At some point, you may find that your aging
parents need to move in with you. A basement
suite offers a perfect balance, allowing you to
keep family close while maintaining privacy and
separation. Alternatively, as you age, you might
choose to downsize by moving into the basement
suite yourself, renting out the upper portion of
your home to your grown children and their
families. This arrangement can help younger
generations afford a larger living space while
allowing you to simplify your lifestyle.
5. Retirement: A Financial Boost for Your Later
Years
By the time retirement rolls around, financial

How to complete this task:
Please print out every entry again, exactly as it reads.

Output for this task:
At some point, you may find that your aging
parents need to move in with you. A basement
suite offers a perfect balance, allowing you to
keep family close while maintaining privacy and
separation. Alternatively, as you age, you might
choose to downsize by moving into the basement
suite yourself, renting out the upper portion of
your home to your grown children and their
families. This arrangement can help younger
generations afford a larger living space while
allowing you to simplify your lifestyle.
5. Retirement: A Financial Boost for Your Later
Years
By the time retirement rolls around, financial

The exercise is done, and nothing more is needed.